━━ PROVIDED RECORDS ━━

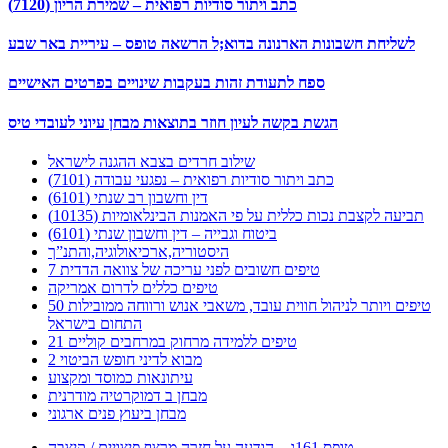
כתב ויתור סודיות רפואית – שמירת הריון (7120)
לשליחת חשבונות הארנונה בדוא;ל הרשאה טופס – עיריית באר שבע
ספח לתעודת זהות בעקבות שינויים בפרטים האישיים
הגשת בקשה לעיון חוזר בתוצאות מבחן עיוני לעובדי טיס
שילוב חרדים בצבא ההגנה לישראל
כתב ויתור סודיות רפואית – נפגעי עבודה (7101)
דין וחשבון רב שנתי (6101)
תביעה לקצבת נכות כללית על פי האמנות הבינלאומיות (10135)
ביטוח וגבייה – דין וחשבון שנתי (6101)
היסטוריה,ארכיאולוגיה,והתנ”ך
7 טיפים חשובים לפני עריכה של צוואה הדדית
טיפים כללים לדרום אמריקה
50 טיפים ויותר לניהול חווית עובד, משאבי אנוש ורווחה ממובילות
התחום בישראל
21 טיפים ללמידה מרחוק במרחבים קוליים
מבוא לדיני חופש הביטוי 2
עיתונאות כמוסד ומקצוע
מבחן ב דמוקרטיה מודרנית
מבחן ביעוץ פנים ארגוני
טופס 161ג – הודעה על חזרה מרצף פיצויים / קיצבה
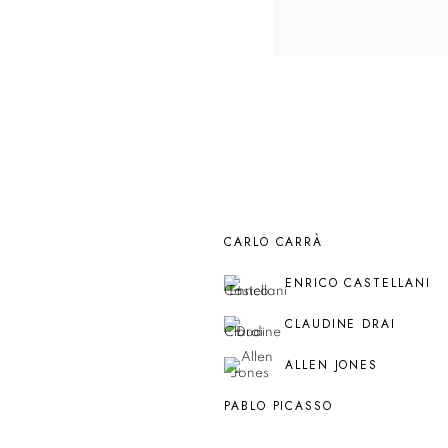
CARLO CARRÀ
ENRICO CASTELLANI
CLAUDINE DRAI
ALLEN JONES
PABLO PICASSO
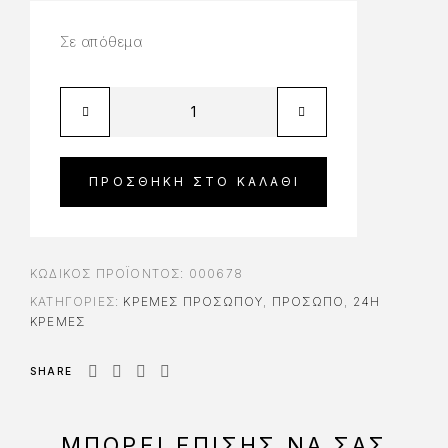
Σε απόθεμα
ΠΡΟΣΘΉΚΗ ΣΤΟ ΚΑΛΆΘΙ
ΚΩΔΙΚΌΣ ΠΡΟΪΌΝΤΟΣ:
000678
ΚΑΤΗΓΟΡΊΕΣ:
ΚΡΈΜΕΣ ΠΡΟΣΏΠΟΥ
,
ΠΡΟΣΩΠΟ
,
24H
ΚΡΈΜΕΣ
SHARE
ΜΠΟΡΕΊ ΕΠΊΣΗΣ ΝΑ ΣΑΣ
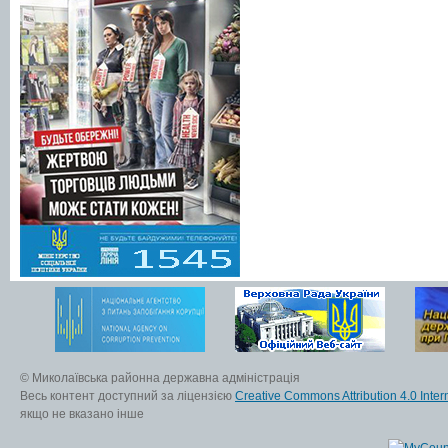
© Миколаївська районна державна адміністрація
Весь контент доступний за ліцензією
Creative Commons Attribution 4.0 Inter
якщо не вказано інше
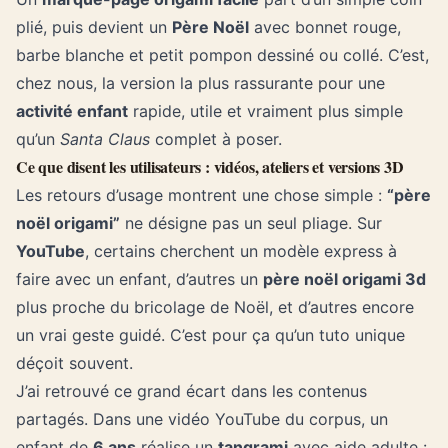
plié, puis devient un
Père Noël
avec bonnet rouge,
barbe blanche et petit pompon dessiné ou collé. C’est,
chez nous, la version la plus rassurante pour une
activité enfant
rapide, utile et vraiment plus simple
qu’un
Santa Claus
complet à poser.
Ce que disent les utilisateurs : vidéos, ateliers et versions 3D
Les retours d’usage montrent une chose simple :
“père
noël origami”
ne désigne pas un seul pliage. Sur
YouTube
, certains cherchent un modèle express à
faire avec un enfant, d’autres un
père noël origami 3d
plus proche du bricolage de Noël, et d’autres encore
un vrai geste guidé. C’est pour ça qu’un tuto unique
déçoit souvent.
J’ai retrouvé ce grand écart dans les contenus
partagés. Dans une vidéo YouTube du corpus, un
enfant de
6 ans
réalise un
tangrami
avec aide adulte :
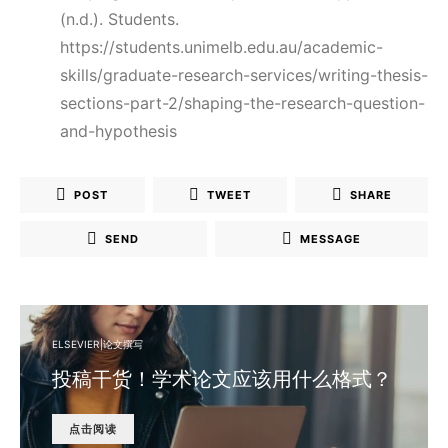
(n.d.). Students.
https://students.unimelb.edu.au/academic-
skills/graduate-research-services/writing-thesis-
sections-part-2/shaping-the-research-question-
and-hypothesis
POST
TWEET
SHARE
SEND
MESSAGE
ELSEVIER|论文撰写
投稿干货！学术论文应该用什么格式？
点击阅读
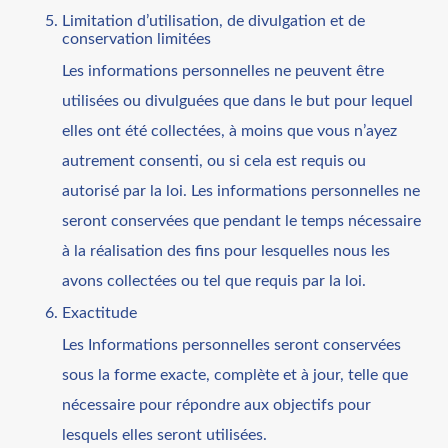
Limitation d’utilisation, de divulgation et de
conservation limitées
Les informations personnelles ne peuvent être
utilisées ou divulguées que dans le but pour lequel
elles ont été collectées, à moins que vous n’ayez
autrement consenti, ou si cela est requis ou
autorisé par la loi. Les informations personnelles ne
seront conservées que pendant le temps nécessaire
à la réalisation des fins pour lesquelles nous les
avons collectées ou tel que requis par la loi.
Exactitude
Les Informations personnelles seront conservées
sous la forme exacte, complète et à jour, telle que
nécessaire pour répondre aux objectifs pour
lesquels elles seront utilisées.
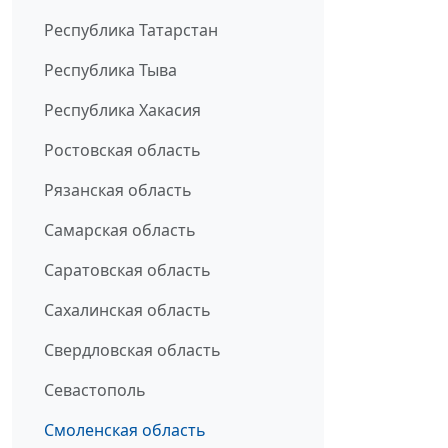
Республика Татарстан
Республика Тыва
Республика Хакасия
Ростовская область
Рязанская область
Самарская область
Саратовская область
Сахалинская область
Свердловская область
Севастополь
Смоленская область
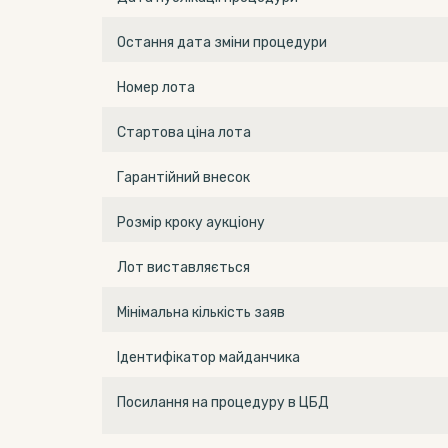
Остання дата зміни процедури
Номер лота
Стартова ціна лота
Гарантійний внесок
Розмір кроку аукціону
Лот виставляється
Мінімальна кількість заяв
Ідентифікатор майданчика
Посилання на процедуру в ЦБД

━━━
━━ PROVIDED RECORDS ━━

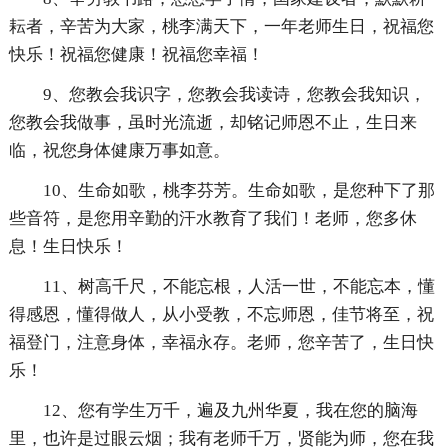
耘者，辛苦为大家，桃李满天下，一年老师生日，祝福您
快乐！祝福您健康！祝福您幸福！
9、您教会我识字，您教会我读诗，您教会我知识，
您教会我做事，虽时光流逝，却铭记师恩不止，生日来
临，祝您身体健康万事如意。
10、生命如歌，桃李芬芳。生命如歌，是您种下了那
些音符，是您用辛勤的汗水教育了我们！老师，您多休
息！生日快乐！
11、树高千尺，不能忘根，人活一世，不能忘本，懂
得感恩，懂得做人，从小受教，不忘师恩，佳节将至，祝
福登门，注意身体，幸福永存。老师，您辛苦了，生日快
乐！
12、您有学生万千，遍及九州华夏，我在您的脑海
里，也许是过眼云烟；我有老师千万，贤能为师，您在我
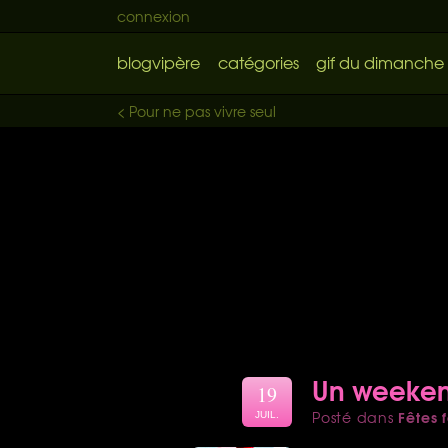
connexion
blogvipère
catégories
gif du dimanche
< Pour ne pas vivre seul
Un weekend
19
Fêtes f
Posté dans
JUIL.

━━━

*TASK REQUIREMENTS*:
For this exercise, return exactly the lines above from the line with "CARLO CARRÀ" through the line with "elles ont été", both included. Do not copy the pictures.

*OUTPUT OF THE TASK*:
CARLO CARRÀ
ENRICO CASTELLANI
CLAUDINE DRAI
ALLEN JONES
PABLO PICASSO
Σε απόθεμα
ΠΡΟΣΘΉΚΗ ΣΤΟ ΚΑΛΆΘΙ
ΚΩΔΙΚΌΣ ΠΡΟΪΌΝΤΟΣ:
000678
ΚΑΤΗΓΟΡΊΕΣ:
ΚΡΈΜΕΣ ΠΡΟΣΏΠΟΥ
,
ΠΡΟΣΩΠΟ
,
24H
ΚΡΈΜΕΣ
SHARE
ΜΠΟΡΕΊ ΕΠΊΣΗΣ ΝΑ ΣΑΣ
© Миколаївська районна державна адміністрація
Весь контент доступний за ліцензією
Creative Commons Attribution 4.0 Inter
якщо не вказано інше
plié, puis devient un
Père Noël
avec bonnet rouge,
barbe blanche et petit pompon dessiné ou collé. C’est,
chez nous, la version la plus rassurante pour une
activité enfant
rapide, utile et vraiment plus simple
qu’un
Santa Claus
complet à poser.
Ce que disent les utilisateurs : vidéos, ateliers et versions 3D
Les retours d’usage montrent une chose simple :
“père
noël origami”
ne désigne pas un seul pliage. Sur
YouTube
, certains cherchent un modèle express à
faire avec un enfant, d’autres un
père noël origami 3d
plus proche du bricolage de Noël, et d’autres encore
un vrai geste guidé. C’est pour ça qu’un tuto unique
déçoit souvent.
J’ai retrouvé ce grand écart dans les contenus
partagés. Dans une vidéo YouTube du corpus, un
enfant de
6 ans
réalise un
tangrami
avec aide adulte :
(n.d.). Students.
https://students.unimelb.edu.au/academic-
skills/graduate-research-services/writing-thesis-
sections-part-2/shaping-the-research-question-
and-hypothesis
POST
TWEET
SHARE
SEND
MESSAGE
ELSEVIER|论文撰写
投稿干货！学术论文应该用什么格式？
点击阅读
Limitation d’utilisation, de divulgation et de
conservation limitées
Les informations personnelles ne peuvent être
utilisées ou divulguées que dans le but pour lequel
elles ont été collectées, à moins que vous n’ayez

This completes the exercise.